That waste has real consequences, particularly when the Government deliberately underfunds other areas. For too long, Fine Gael and Fianna Fáil have failed the children right across this State. One in five children now lives in poverty. That is the Government's record. One in five children now lives in poverty as a result of the Government. There is a surplus of €10 billion this year and there will be one of €5 billion next year. One in five children live in poverty in this State. It is shocking the Government has allowed this to happen. That is more than 200,000 children. It is a national disgrace, and it did not happen by chance. It is happening because of the budgets the Government has introduced in this House, year after year.

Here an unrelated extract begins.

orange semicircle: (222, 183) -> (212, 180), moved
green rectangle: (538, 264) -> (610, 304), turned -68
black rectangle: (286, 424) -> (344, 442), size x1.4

We called on the Government to deliver effective measures to tackle child poverty. That means targeted and universal measures. The cost-of-living crisis has brought so many pressures on so many households. Many who never thought they would be in this situation now find themselves there because of the Government. Once again, we see no increase in child benefit rates. There is no increase to child benefits. The child benefit was higher in 2008 than it is today. Talk to any parent and he or she will say it is dearer to raise a child today than it was in 2008. However, there is nothing for child benefit. That means no relief for many families.
We need support for families and this budget should have provided it. We need to make sure that every child sees an improvement in their situation. We called on the Government to increase child benefit by €10 and provide a double payment this year, along with other targeted supports. The Government should have doubled the back to school payments. It should have extended the fuel allowance by nine weeks. That would have given people an extra €297. Instead, the Government has only increased fuel allowance by €5. That is worth just €140, less than half of what is needed.

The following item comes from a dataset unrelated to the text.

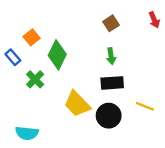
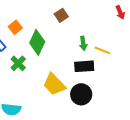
brown square: (111, 23) -> (61, 15), moved
yellow line: (145, 106) -> (102, 50), moved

The Government has increased core social welfare payments by €10 but as I said, that does not even keep up with food inflation. We called on the Government to increase them by €15 to reflect the reality of rising costs.
What the Government should have announced was a conscious decision to deal with the issue of child poverty. However, the reality is - and we will see the statistics in a couple of years, Micheál - that the decision here is a deliberate one to continue to leave children in this State in poverty. That is the reality of it. You can shake your head all you want. You have been the architect of the fact that one in five children is in poverty in this State, Micheál. That is the reality. Above anybody else, you have been the architect of that.
Fianna Fáil and Fine Gael committed to cap childcare costs. Remember that one, Simon. That was the policy that you copied from Sinn Féin and you are welcome to it but we want to see it implemented. Before the election, Simon Harris said that he would produce a roadmap within the first 100 days and that it was a priority for his Government. The 100 days came and went, 200 days came and went but still no roadmap. He said earlier this year "Reducing the cost of childcare is a priority for me and I can tell you as leader of Fine Gael we will make real progress on the cost of childcare in this budget". Where is it? There is no reduction in the cost of childcare for people in this budget. Where is the progress on the €200 a month, Simon? Instead of delivering a cap of €200 a month, what you have delivered is a cap of €200 per week. That is what you have delivered, Simon.